Frustrated with MPI+Threads? Try MPIxThreads!

Hui Zhou,Ken Raffenetti,Junchao Zhang,Yanfei Guo,Rajeev Thakur
DOI: https://doi.org/10.1145/3615318.3615320
2024-01-30
Abstract:MPI+Threads, embodied by the MPI/OpenMP hybrid programming model, is a parallel programming paradigm where threads are used for on-node shared-memory parallelization and MPI is used for multi-node distributed-memory parallelization.
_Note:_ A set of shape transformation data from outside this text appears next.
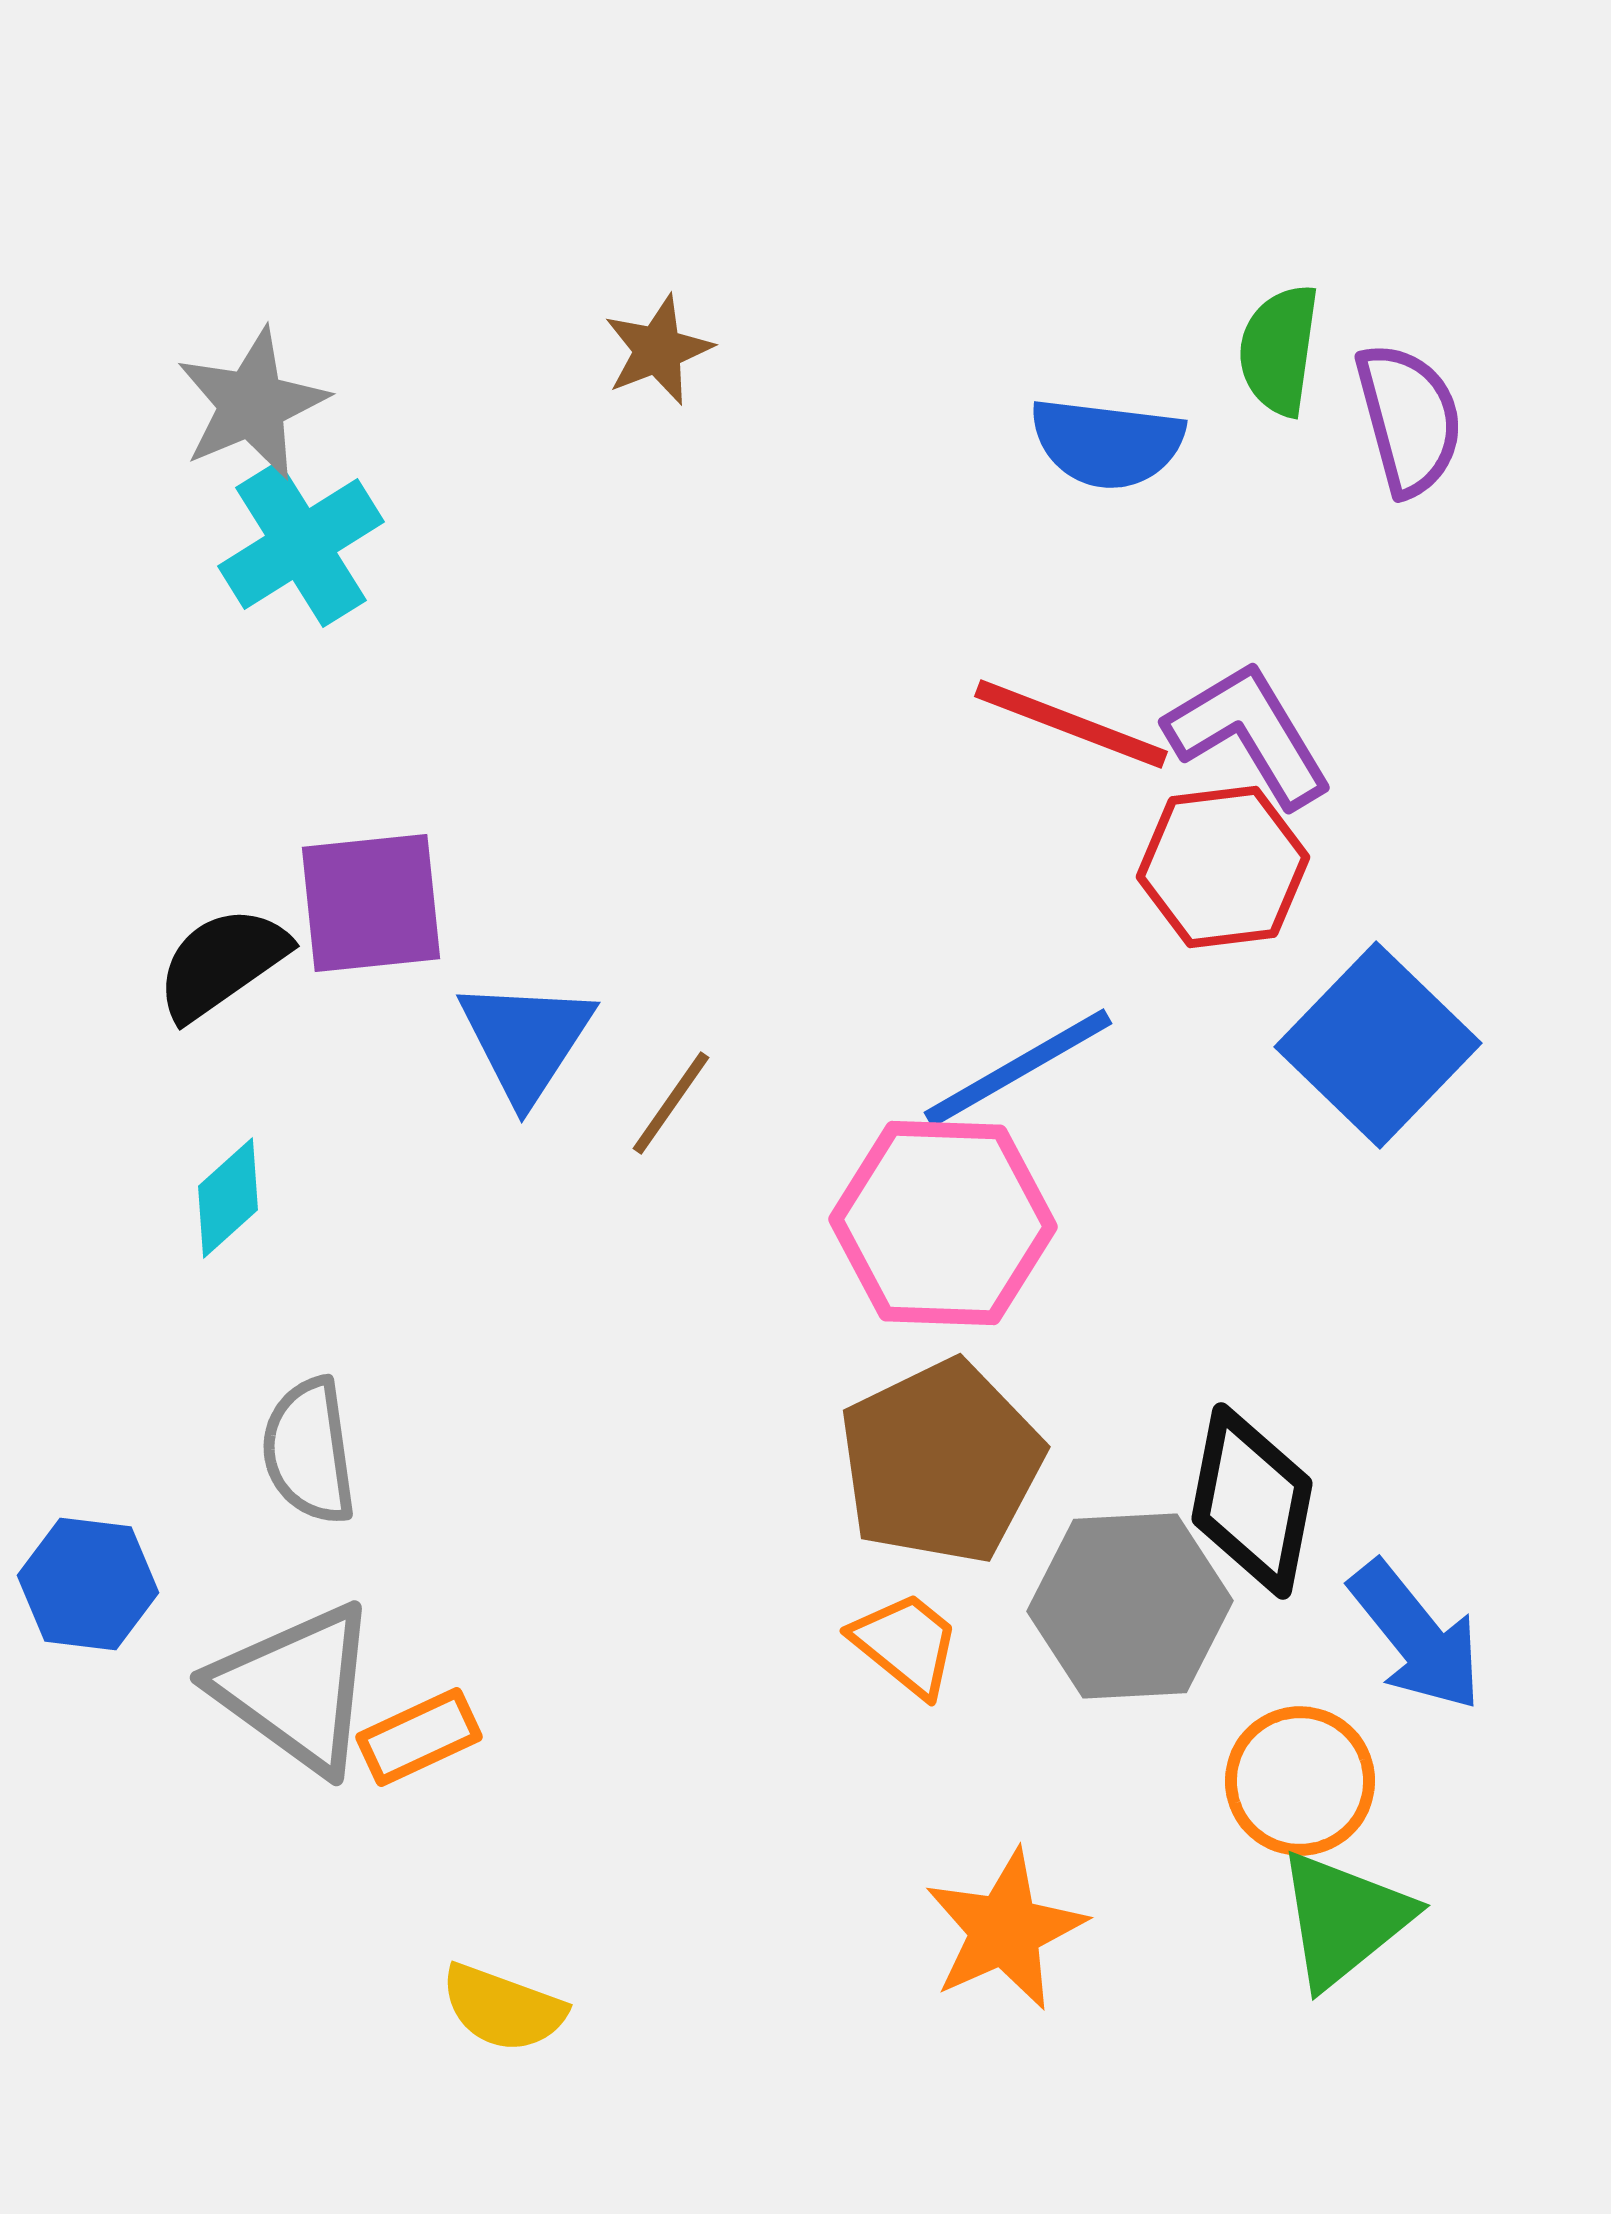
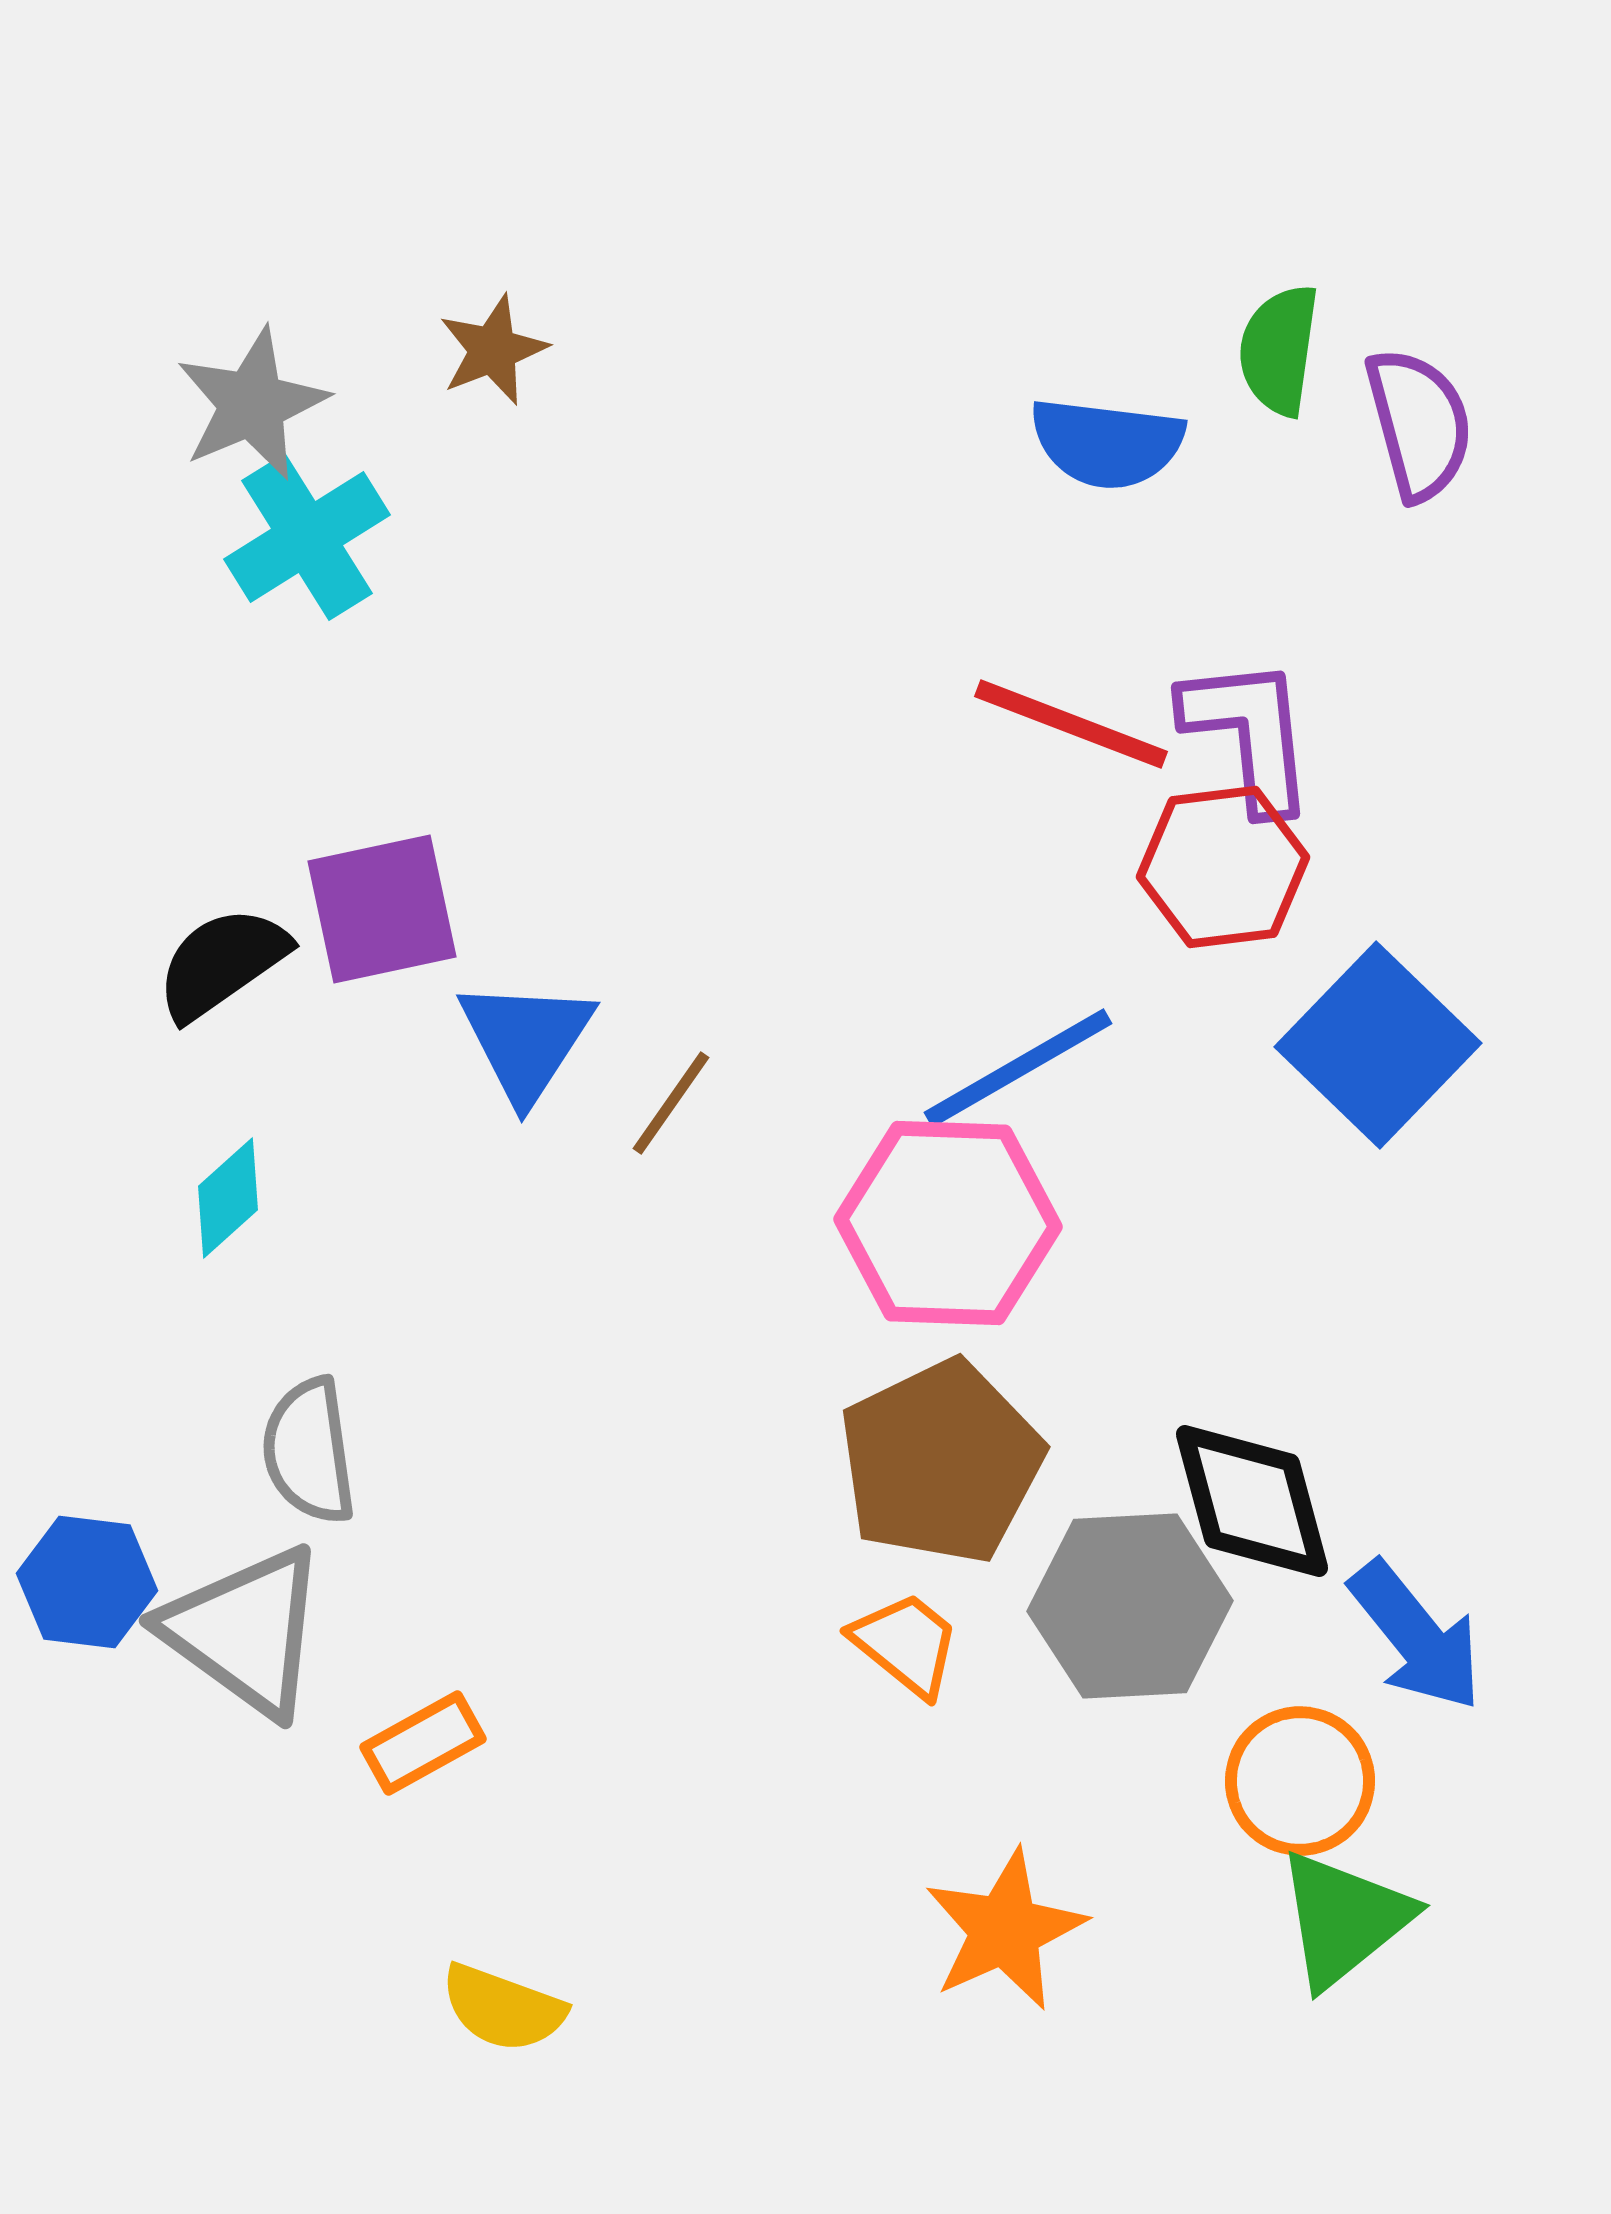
brown star: moved 165 px left
purple semicircle: moved 10 px right, 5 px down
cyan cross: moved 6 px right, 7 px up
purple L-shape: rotated 25 degrees clockwise
purple square: moved 11 px right, 6 px down; rotated 6 degrees counterclockwise
pink hexagon: moved 5 px right
black diamond: rotated 26 degrees counterclockwise
blue hexagon: moved 1 px left, 2 px up
gray triangle: moved 51 px left, 57 px up
orange rectangle: moved 4 px right, 6 px down; rotated 4 degrees counterclockwise
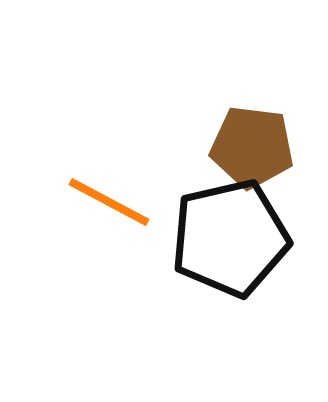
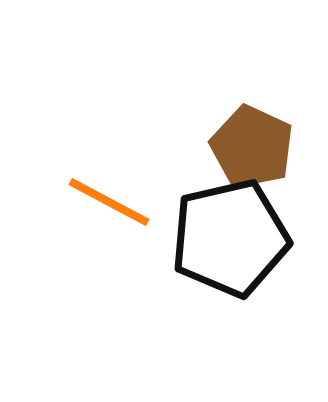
brown pentagon: rotated 18 degrees clockwise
OpenMP provides an incremental approach to parallelize code, while MPI, with its isolated address space and explicit messaging API, affords straightforward paths to obtain good parallel performance. However, MPI+Threads is not an ideal solution. Since MPI is unaware of the thread context, it cannot be used for interthread communication. This results in duplicated efforts to create separate and sometimes nested solutions for similar parallel tasks. In addition, because the MPI library is required to obey message-ordering semantics, mixing threads and MPI via MPI_THREAD_MULTIPLE can easily result in miserable performance due to accidental serializations.
Distributed, Parallel, and Cluster Computing
What problem does this paper attempt to address?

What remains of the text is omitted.